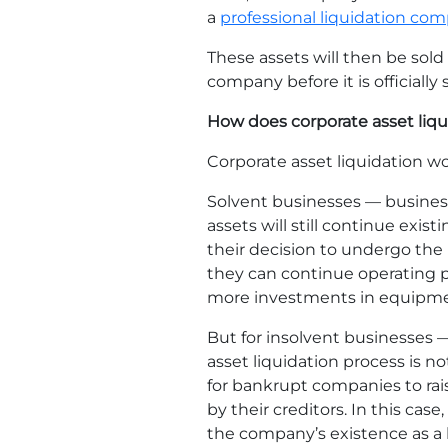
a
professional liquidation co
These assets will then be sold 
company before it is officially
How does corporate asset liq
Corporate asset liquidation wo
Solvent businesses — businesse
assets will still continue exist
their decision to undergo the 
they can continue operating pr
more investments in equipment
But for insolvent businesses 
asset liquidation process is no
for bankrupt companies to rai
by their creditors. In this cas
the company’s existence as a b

...

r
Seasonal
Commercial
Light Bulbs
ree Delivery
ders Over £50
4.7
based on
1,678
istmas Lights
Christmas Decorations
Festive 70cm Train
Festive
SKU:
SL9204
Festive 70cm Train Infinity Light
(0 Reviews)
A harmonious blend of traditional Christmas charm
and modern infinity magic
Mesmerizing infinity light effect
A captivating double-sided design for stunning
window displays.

...

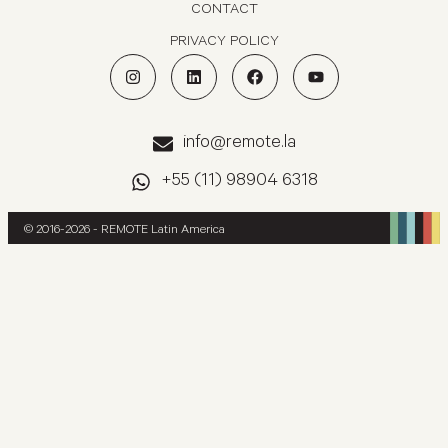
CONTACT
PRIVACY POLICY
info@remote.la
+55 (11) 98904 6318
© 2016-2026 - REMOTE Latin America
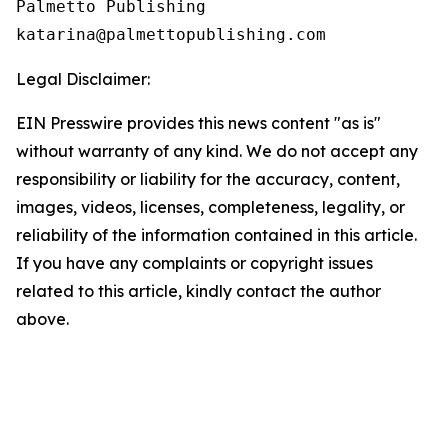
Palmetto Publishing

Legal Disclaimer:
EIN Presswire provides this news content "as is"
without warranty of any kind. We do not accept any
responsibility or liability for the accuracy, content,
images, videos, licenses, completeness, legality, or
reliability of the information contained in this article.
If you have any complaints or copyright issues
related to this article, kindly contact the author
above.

■ **What to do**: Your answer should be the lines above from the one containing "for bankrupt companies to rai" through the one containing "the company’s existence as a b", copied exactly and with both ends kept.

■ **Solved exercise**:
for bankrupt companies to rai
by their creditors. In this cas
the company’s existence as a b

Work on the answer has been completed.